Task requirements: Write each of the records out again exactly.

Data supplied:
----

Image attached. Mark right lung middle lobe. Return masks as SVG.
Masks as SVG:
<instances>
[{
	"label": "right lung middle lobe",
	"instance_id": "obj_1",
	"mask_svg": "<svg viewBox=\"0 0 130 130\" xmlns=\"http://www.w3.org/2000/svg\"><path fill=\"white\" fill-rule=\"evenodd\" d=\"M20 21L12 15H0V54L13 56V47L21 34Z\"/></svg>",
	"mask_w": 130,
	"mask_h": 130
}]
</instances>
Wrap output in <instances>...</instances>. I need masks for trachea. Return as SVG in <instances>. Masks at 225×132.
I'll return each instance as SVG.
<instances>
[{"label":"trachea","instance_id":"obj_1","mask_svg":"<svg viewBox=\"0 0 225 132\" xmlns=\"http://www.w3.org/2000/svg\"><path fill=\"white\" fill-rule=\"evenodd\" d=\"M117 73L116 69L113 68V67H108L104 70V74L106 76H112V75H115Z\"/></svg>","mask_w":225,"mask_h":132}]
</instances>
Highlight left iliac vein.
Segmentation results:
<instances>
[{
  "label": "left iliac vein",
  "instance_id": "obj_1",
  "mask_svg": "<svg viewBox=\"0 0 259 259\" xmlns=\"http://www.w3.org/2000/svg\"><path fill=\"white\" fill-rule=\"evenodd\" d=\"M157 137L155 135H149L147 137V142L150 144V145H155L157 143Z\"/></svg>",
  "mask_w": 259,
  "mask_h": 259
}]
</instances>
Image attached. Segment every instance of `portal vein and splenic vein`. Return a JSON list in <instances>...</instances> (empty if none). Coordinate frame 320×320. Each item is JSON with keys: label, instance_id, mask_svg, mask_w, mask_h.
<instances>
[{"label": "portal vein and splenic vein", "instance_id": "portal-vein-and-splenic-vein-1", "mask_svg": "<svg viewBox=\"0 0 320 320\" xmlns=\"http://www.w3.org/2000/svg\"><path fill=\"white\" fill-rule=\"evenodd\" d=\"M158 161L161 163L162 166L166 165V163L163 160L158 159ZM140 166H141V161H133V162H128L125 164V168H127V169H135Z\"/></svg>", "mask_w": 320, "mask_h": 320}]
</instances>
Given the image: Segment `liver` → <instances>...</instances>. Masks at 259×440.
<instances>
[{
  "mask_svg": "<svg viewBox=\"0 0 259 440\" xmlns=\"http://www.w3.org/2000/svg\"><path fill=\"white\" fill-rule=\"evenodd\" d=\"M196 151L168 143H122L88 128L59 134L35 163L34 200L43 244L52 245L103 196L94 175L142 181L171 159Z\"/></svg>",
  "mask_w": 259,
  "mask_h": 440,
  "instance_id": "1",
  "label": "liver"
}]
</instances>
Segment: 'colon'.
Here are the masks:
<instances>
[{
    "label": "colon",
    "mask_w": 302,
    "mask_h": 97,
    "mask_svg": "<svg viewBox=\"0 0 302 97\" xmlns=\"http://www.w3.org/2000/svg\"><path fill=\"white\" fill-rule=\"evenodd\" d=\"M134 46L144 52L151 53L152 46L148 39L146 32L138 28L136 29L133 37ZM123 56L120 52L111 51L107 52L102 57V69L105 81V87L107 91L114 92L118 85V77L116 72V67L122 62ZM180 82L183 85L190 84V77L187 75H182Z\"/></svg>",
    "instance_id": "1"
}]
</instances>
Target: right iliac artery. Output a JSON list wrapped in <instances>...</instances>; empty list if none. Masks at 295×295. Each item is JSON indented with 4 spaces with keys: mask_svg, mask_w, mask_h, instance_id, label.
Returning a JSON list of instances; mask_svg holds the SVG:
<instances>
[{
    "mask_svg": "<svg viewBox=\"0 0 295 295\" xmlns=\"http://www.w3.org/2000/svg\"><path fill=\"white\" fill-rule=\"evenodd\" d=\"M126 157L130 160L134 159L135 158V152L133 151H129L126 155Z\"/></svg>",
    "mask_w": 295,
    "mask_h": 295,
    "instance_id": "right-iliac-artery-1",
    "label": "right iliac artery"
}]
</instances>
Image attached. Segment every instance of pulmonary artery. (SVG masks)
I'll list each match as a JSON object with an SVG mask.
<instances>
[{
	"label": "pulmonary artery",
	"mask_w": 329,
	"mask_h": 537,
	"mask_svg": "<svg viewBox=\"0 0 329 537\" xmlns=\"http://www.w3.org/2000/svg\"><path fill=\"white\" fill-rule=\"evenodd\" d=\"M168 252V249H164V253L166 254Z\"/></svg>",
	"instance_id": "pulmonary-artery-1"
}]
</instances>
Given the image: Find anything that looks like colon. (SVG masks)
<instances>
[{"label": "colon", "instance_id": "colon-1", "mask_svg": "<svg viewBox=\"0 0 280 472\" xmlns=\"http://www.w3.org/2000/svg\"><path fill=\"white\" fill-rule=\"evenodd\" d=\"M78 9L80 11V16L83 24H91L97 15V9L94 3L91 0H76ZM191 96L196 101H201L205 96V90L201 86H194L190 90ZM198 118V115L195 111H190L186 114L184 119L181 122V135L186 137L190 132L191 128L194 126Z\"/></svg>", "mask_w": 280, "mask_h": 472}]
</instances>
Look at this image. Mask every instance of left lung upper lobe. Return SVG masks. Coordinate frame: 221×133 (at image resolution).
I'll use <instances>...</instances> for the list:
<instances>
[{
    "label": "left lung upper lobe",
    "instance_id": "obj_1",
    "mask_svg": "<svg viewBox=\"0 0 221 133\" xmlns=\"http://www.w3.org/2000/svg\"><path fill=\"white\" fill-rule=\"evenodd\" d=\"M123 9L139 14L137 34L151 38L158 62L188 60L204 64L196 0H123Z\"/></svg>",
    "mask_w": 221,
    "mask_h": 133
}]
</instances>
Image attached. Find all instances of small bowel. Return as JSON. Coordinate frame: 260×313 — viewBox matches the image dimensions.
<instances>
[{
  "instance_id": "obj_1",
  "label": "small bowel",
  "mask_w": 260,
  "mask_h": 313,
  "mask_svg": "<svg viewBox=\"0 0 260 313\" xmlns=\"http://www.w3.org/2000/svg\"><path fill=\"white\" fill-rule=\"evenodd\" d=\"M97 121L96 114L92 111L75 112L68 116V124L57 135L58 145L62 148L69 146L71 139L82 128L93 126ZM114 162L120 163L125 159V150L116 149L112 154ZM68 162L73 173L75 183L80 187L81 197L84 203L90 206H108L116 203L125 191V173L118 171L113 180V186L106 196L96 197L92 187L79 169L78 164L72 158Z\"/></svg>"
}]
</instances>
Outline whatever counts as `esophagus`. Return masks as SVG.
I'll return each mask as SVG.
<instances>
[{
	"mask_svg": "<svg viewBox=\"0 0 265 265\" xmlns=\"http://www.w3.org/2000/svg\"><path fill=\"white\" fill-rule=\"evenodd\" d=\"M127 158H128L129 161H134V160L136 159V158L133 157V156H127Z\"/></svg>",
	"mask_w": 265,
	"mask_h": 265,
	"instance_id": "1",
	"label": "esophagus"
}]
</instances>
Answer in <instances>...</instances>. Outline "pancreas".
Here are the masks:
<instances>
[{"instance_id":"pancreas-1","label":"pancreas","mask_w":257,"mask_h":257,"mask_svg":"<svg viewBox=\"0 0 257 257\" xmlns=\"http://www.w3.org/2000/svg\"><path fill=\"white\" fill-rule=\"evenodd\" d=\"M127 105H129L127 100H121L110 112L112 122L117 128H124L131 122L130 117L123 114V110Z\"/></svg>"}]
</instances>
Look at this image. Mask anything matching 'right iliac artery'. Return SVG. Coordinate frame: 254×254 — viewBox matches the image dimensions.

----

Response below:
Image attached. Mark right lung middle lobe. Return masks as SVG.
Masks as SVG:
<instances>
[{
	"label": "right lung middle lobe",
	"instance_id": "obj_1",
	"mask_svg": "<svg viewBox=\"0 0 130 130\" xmlns=\"http://www.w3.org/2000/svg\"><path fill=\"white\" fill-rule=\"evenodd\" d=\"M20 21L12 15H0V54L13 56V47L21 34Z\"/></svg>",
	"mask_w": 130,
	"mask_h": 130
}]
</instances>
Wrap output in <instances>...</instances>. I need masks for trachea. Return as SVG in <instances>. Masks at 225×132.
I'll return each instance as SVG.
<instances>
[{"label":"trachea","instance_id":"obj_1","mask_svg":"<svg viewBox=\"0 0 225 132\" xmlns=\"http://www.w3.org/2000/svg\"><path fill=\"white\" fill-rule=\"evenodd\" d=\"M117 73L116 69L113 68V67H108L104 70V74L106 76H112V75H115Z\"/></svg>","mask_w":225,"mask_h":132}]
</instances>
Highlight left iliac vein.
Segmentation results:
<instances>
[{
  "label": "left iliac vein",
  "instance_id": "obj_1",
  "mask_svg": "<svg viewBox=\"0 0 259 259\" xmlns=\"http://www.w3.org/2000/svg\"><path fill=\"white\" fill-rule=\"evenodd\" d=\"M157 137L155 135H149L147 137V142L150 144V145H155L157 143Z\"/></svg>",
  "mask_w": 259,
  "mask_h": 259
}]
</instances>
Image attached. Segment every instance of `portal vein and splenic vein`. Return a JSON list in <instances>...</instances> (empty if none). Coordinate frame 320×320. Each item is JSON with keys: label, instance_id, mask_svg, mask_w, mask_h.
<instances>
[{"label": "portal vein and splenic vein", "instance_id": "portal-vein-and-splenic-vein-1", "mask_svg": "<svg viewBox=\"0 0 320 320\" xmlns=\"http://www.w3.org/2000/svg\"><path fill=\"white\" fill-rule=\"evenodd\" d=\"M158 161L161 163L162 166L166 165V163L163 160L158 159ZM140 166H141V161H133V162H128L125 164V168H127V169H135Z\"/></svg>", "mask_w": 320, "mask_h": 320}]
</instances>
Given the image: Segment `liver` → <instances>...</instances>. Masks at 259×440.
<instances>
[{
  "mask_svg": "<svg viewBox=\"0 0 259 440\" xmlns=\"http://www.w3.org/2000/svg\"><path fill=\"white\" fill-rule=\"evenodd\" d=\"M196 151L168 143H122L88 128L59 134L35 163L34 200L43 244L52 245L103 196L94 175L142 181L171 159Z\"/></svg>",
  "mask_w": 259,
  "mask_h": 440,
  "instance_id": "1",
  "label": "liver"
}]
</instances>
Segment: 'colon'.
Here are the masks:
<instances>
[{
    "label": "colon",
    "mask_w": 302,
    "mask_h": 97,
    "mask_svg": "<svg viewBox=\"0 0 302 97\" xmlns=\"http://www.w3.org/2000/svg\"><path fill=\"white\" fill-rule=\"evenodd\" d=\"M134 46L144 52L151 53L152 46L148 39L146 32L138 28L136 29L133 37ZM123 56L120 52L111 51L107 52L102 57V69L105 81V87L107 91L114 92L118 85V77L116 72V67L122 62ZM180 82L183 85L190 84V77L187 75H182Z\"/></svg>",
    "instance_id": "1"
}]
</instances>
Target: right iliac artery. Output a JSON list wrapped in <instances>...</instances>; empty list if none. Masks at 295×295. Each item is JSON indented with 4 spaces with keys: mask_svg, mask_w, mask_h, instance_id, label.
Returning a JSON list of instances; mask_svg holds the SVG:
<instances>
[{
    "mask_svg": "<svg viewBox=\"0 0 295 295\" xmlns=\"http://www.w3.org/2000/svg\"><path fill=\"white\" fill-rule=\"evenodd\" d=\"M126 157L130 160L134 159L135 158V152L133 151H129L126 155Z\"/></svg>",
    "mask_w": 295,
    "mask_h": 295,
    "instance_id": "right-iliac-artery-1",
    "label": "right iliac artery"
}]
</instances>
Image attached. Segment every instance of pulmonary artery. (SVG masks)
I'll list each match as a JSON object with an SVG mask.
<instances>
[{
	"label": "pulmonary artery",
	"mask_w": 329,
	"mask_h": 537,
	"mask_svg": "<svg viewBox=\"0 0 329 537\" xmlns=\"http://www.w3.org/2000/svg\"><path fill=\"white\" fill-rule=\"evenodd\" d=\"M168 252V249H164V253L166 254Z\"/></svg>",
	"instance_id": "pulmonary-artery-1"
}]
</instances>
Given the image: Find anything that looks like colon. (SVG masks)
<instances>
[{"label": "colon", "instance_id": "colon-1", "mask_svg": "<svg viewBox=\"0 0 280 472\" xmlns=\"http://www.w3.org/2000/svg\"><path fill=\"white\" fill-rule=\"evenodd\" d=\"M78 9L80 11V16L83 24H91L97 15V9L94 3L91 0H76ZM191 96L196 101H201L205 96V90L201 86H194L190 90ZM198 118V115L195 111H190L186 114L184 119L181 122V135L186 137L190 132L191 128L194 126Z\"/></svg>", "mask_w": 280, "mask_h": 472}]
</instances>
Look at this image. Mask every instance of left lung upper lobe. Return SVG masks. Coordinate frame: 221×133 (at image resolution).
I'll use <instances>...</instances> for the list:
<instances>
[{
    "label": "left lung upper lobe",
    "instance_id": "obj_1",
    "mask_svg": "<svg viewBox=\"0 0 221 133\" xmlns=\"http://www.w3.org/2000/svg\"><path fill=\"white\" fill-rule=\"evenodd\" d=\"M123 9L139 14L137 34L151 38L158 62L188 60L204 64L196 0H123Z\"/></svg>",
    "mask_w": 221,
    "mask_h": 133
}]
</instances>
Image attached. Find all instances of small bowel. Return as JSON. Coordinate frame: 260×313 — viewBox matches the image dimensions.
<instances>
[{
  "instance_id": "obj_1",
  "label": "small bowel",
  "mask_w": 260,
  "mask_h": 313,
  "mask_svg": "<svg viewBox=\"0 0 260 313\" xmlns=\"http://www.w3.org/2000/svg\"><path fill=\"white\" fill-rule=\"evenodd\" d=\"M97 121L96 114L92 111L75 112L68 116V124L57 135L58 145L62 148L69 146L71 139L82 128L93 126ZM114 162L120 163L125 159V150L116 149L112 154ZM68 162L73 173L75 183L80 187L81 197L84 203L90 206H108L116 203L125 191V173L118 171L113 180V186L106 196L96 197L92 187L79 169L78 164L72 158Z\"/></svg>"
}]
</instances>
Outline whatever counts as `esophagus`. Return masks as SVG.
I'll return each mask as SVG.
<instances>
[{
	"mask_svg": "<svg viewBox=\"0 0 265 265\" xmlns=\"http://www.w3.org/2000/svg\"><path fill=\"white\" fill-rule=\"evenodd\" d=\"M127 158H128L129 161H134V160L136 159V158L133 157V156H127Z\"/></svg>",
	"mask_w": 265,
	"mask_h": 265,
	"instance_id": "1",
	"label": "esophagus"
}]
</instances>
Answer in <instances>...</instances>. Outline "pancreas".
Here are the masks:
<instances>
[{"instance_id":"pancreas-1","label":"pancreas","mask_w":257,"mask_h":257,"mask_svg":"<svg viewBox=\"0 0 257 257\" xmlns=\"http://www.w3.org/2000/svg\"><path fill=\"white\" fill-rule=\"evenodd\" d=\"M127 105H129L127 100H121L110 112L112 122L117 128H124L131 122L130 117L123 114V110Z\"/></svg>"}]
</instances>
Look at this image. Mask anything matching 'right iliac artery'. Return SVG. Coordinate frame: 254×254 — viewBox matches the image dimensions.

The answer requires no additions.